PROBLEM TO SOLVE:
If a line in the entries below holds the string "value", copy it.

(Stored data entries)

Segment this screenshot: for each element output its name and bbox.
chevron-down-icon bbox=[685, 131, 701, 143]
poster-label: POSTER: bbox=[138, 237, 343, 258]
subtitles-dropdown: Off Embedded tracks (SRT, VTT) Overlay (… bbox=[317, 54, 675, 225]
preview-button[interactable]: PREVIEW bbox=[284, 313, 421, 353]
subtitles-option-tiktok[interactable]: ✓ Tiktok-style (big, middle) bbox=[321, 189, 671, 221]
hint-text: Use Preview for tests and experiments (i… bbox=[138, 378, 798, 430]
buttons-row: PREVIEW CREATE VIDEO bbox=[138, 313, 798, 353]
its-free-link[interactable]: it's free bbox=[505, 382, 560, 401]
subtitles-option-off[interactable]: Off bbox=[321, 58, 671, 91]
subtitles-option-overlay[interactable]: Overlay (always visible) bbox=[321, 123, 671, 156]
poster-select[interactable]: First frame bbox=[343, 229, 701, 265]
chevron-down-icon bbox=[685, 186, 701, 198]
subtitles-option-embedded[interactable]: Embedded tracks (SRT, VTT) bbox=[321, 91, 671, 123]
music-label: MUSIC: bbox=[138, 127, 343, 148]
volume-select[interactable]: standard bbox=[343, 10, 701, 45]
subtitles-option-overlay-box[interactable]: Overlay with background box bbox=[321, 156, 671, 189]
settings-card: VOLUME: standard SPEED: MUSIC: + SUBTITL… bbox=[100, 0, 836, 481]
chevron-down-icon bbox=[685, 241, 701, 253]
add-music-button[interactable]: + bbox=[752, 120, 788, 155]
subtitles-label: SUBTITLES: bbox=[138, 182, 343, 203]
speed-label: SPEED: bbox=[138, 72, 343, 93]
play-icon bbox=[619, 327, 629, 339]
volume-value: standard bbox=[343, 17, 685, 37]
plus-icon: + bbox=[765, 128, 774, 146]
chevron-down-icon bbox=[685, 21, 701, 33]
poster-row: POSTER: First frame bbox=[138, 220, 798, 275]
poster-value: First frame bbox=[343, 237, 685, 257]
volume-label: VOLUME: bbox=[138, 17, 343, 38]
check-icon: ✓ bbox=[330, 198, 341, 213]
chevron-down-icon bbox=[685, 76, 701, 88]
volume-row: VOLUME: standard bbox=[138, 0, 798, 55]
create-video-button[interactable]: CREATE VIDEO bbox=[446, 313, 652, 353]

RESPONSE TO THIS TASK:
volume-value: standard bbox=[343, 17, 685, 37]
poster-value: First frame bbox=[343, 237, 685, 257]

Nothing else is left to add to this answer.